### RECORDED DATA
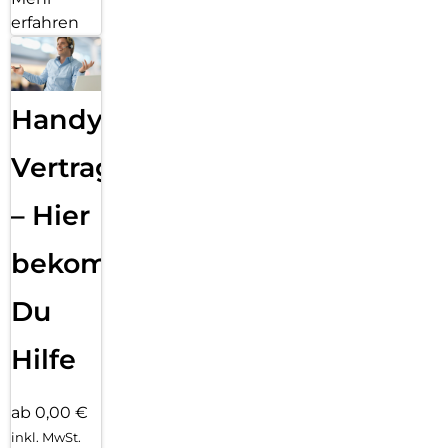
erfahren
Handy
Vertragsabwicklung
– Hier
bekommst
Du
Hilfe
ab 0,00 €
inkl. MwSt.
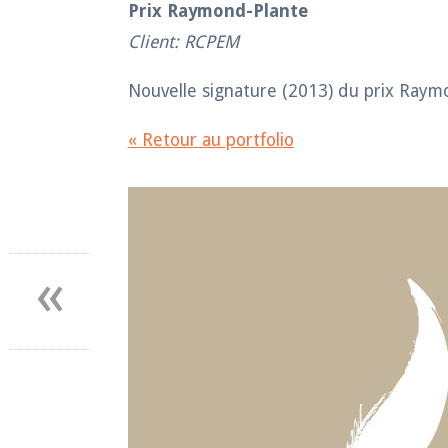
Prix Raymond-Plante
Client: RCPEM
Nouvelle signature (2013) du prix Raymo
« Retour au portfolio
«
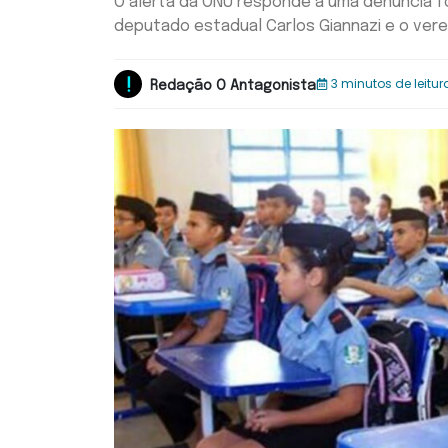
O alerta da ONU responde a uma denúncia f
deputado estadual Carlos Giannazi e o vere
3 minutos de leitur
Redação O Antagonista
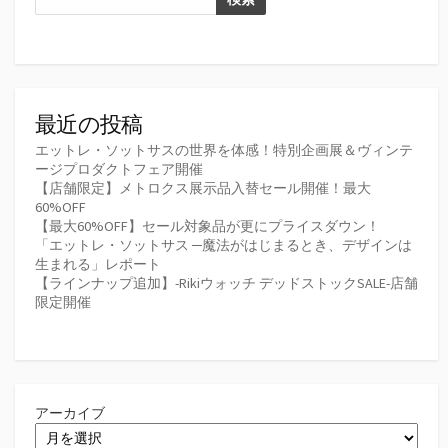
最近の投稿
エットレ・ソットサスの世界を体感！特別企画展＆ヴィンテ
ージプロダクトフェア開催
【店舗限定】メトロクス展示品入替セール開催！最大
60%OFF
【最大60%OFF】セール対象品が更にプライスダウン！
「エットレ・ソットサス ─魔法がはじまるとき、デザインは
生まれる」レポート
【ラインナップ追加】-Rikiウォッチ デッドストックSALE-店舗
限定開催
アーカイブ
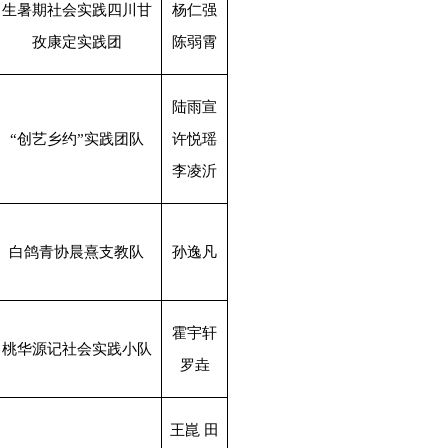
生暑期社会实践四川甘
杨仁强
孜康定实践团
陈弱霄
陆雨宣
“创艺乡约”实践团队
许悦瑶
李凌沂
白鸽青协晨熹支教队
孙逸凡
霍宇轩
桃华源记社会实践小队
罗
垚
王
崑
田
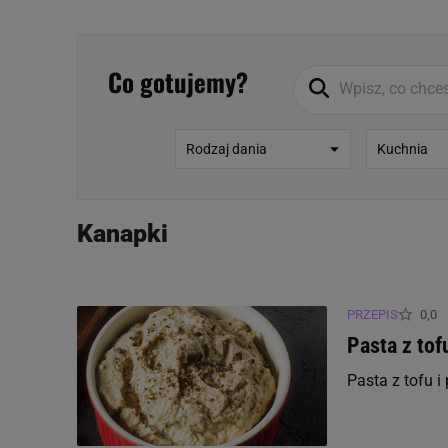
plików cookie możliwa je
My, nasi Zaufani Partne
Użycie dokładnych danych
Co gotujemy?
Przechowywanie informacji
badnie odbiorców i uleps
Rodzaj dania
Kuchnia
Kanapki
PRZEPIS
0,0
Pasta z tof
Pasta z tofu i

### WORK TO BE COMPLETED
Identify each line of the material where the word "エットレ" shows up, and copy it.

### OUTPUT OF THE EXERCISE
エットレ・ソットサスの世界を体感！特別企画展＆ヴィンテ
「エットレ・ソットサス ─魔法がはじまるとき、デザインは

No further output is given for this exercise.